他揉揉她耳朵中间,“好好睡吧,臭脾气姑娘。”
电视遥控器上的文字全是阿拉伯语,不过“开”键还是很容易找的。电视机还有分屏幕功能。捣鼓了一阵子以后,他开始同时收看CNN、福克斯和阿拉伯半岛电视台。
看来大卫仍在地狱里受苦。现在,肉眼已经能看见他了。弗吉尼亚天还黑着,但悉尼、北京和斐济的城市街道上已经挤满了张大嘴巴、呆若木鸡的上班族,望着新世纪的黑色黎明。正如卡萝琳承诺过的,大卫够温暖,大小也和原来的太阳差不多。但哪怕到了正午日光最炽时,他的光芒也非常微弱,就像繁星布景上挂着一只深灰色的碟子。
CNN召集了一帮天文学家开电话会议。安德森·库珀正逼问他们,为何太阳会突然变黑。请问,这到底是什么导致的?哈佛的几个人扯到了暗物质,以及人类对暗物质的了解多么有限。
斯蒂夫听了几分钟,朝电视里的人举起苏格兰威士忌的酒杯,“大胆猜测,勇气可嘉。”
他不停地换频道,看了一个钟头电视。醉意越来越浓,可惜神经绷得太紧,他睡不着。全球音乐电视台在放老片子《瘪四与大头蛋》,外加各种新闻视频。
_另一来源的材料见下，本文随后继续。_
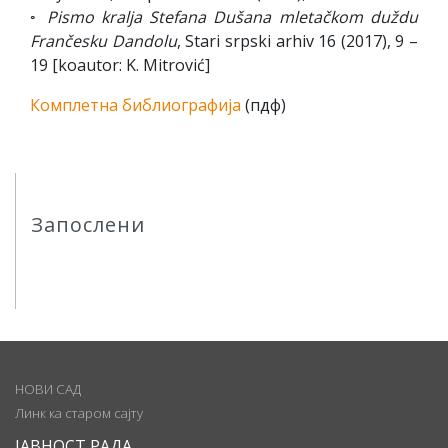
◦
Pismo kralja Stefana Dušana mletačkom duždu
Frančesku Dandolu
, Stari srpski arhiv 16 (2017), 9 –
19 [koautor: K. Mitrović]
Комплетна библиографија
(пдф)
Запослени
НОВИ САД
Линк ка старом сајту
ЈАВНОСТ РАДА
当然,大量的镜头都是白宫大火。还有,加州发生了轻微地震——没什么可大惊小怪的,真的!还有些镜头是从国际空间站拍下的黑太阳,真是漂亮。副总统在某个秘密的安全场所主持国政。有几个在挪威玩滑雪板的人说,他们看见某座冰山的一角站了起来,走掉了。这话当然荒诞无稽,但之前和之后的照片对比显示,这座冰山的确缺损了一大块。月亮也有点儿不稳定。也许是太阳这事儿造成的重力异常,这可能会影响……
“知道了,”斯蒂夫自语,“去他的这一切。”他走出公寓的双开门,让门敞着,怕娜嘎关在里面不自在。“卡萝琳?”
寝室层的金属大厅是管状的,就像一条动脉,长约一百米。里面很黑。
“卡萝琳?”
没人回答。他还是朝前走去,只穿着袜子,觉得金属地板高低不平。看来他比自己想象得更醉。幸好只要步子跨得小些,就不会蹒跚得太厉害。大厅尽头是橡木楼梯,被无数次的赤脚踩踏磨得光滑圆润。楼梯浮在半空中。斯蒂夫爬了上去,站在图书馆的书架中间。
他本来担心地方这么大该怎么找她,结果却一点也不难。卡萝琳就浮在离地几百米的空中,原地旋转,就像花样滑冰运动员的招牌动作。她伸出双臂,呈V字型高举过头,长袍过分宽大的袖子因为旋转不停地飘动。她正用最大音量叫喊,说着斯蒂夫听不懂的语言,身上仍旧带着大卫干涸结块的鲜血,面颊上淌着泪。斯蒂夫分辨不出她是在哭,还是在笑,也许是边哭边笑。她身下,玉石地板发着微光。斯蒂夫抬起头,看到自己熟悉的宇宙挂在图书馆中央,卡萝琳的影子投于其上,就像两扇黑翼。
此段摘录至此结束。